I know i'm clearly doing something wrong, i'm still learning. Is there a way to achieve what I want using jQuery to post the users username to the PHP file to change the mysql query to display only the results related to the user that is logged in. I've included the PHP file with the query below:
<?php
// create a new XML document
//$doc = domxml_new_doc('1.0');
$doc = new DomDocument('1.0');
//$root = $doc->create_element('markers');
//$root = $doc->append_child($root);
$root = $doc->createElement('markers');
$root = $doc->appendChild($root);
$table_id = 'marker';
$user_name = $_POST['user_name'];
// Make a MySQL Connection
include("phpsqlinfo_addrow.php");
$result = mysql_query("SELECT * FROM markers WHERE user_name = '$user_name'")
or die(mysql_error());
// process one row at a time
//header("Content-type: text/xml");
header('Content-type: text/xml; charset=utf-8');
while($row = mysql_fetch_assoc($result)) {
// add node for each row
$occ = $doc->createElement($table_id);
$occ = $root->appendChild($occ);
$occ->setAttribute('lat', $row['lat']);
$occ->setAttribute('lng', $row['lng']);
$occ->setAttribute('type', $row['type']);
$occ->setAttribute('user_name', utf8_encode($row['user_name']));
$occ->setAttribute('name', utf8_encode($row['name']));
$occ->setAttribute('tweet', utf8_encode($row['tweet']));
$occ->setAttribute('image', utf8_encode($row['image']));
} // while
$xml_string = $doc->saveXML();
$user_name2->response;
echo $xml_string;
?>
This is for use with a google map mashup im trying to do. Many thanks if you can help me. If my question isn't clear enough, please say and i'll try to clarify for you. I'm sure this is a simple fix, i'm just relatively inexperienced to do it. Been at this for two days and i'm running out of time unfortunately.
At first, you should escape the $_POST you're inserting straight to the query:
'SELECT * FROM markers WHERE user_name = `' . mysql_real_escape_string($user_name) . '`';
As Erik suggests, don't throw out of the window the most useful warnings - most probably the answer will pop right ahead then.
But what I'm not quite sure about is the way your mashup works. It could get a lot easier if you just do all the stuff inside the php itself, omitting javascript at all.
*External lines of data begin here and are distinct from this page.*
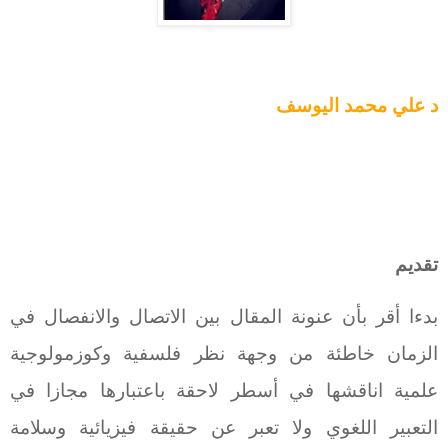
د علي محمد اليوسف
تقديم
بدءا أقر بأن عنونة المقال بين الاتصال والانفصال في
الزمان خاطئة من وجهة نظر فلسفية وكوزمولوجية
علمية اناقشها في أسطر لاحقة باعتبارها مجازا في
التعبير اللغوي ولا تعبر عن حقيقة فيزيائية وسلامة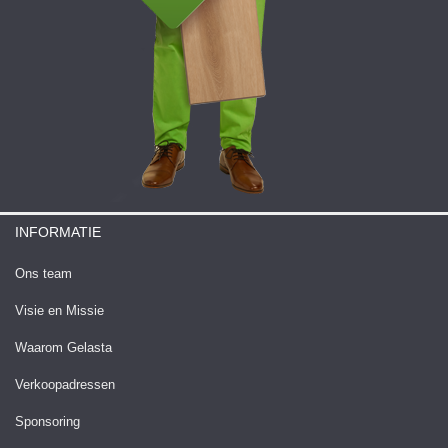
INFORMATIE
Ons team
Visie en Missie
Waarom Gelasta
Verkoopadressen
Sponsoring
You might also want to check OAuth callbacks - should give you twitter id or user name.
There's nothing wrong with:
$result = mysql_query("SELECT * FROM markers WHERE user_name = '$user_name'");
Other then being ripe for SQL injection - it should work. You may want to try your query directly on the database and see if the results are what you expect.
I'd also recommend turning on error reporting during development. Add the following lines to the top of your document:
error_reporting(E_ALL);
ini_set("display_errors", 1);
and it will help you uncover many errors.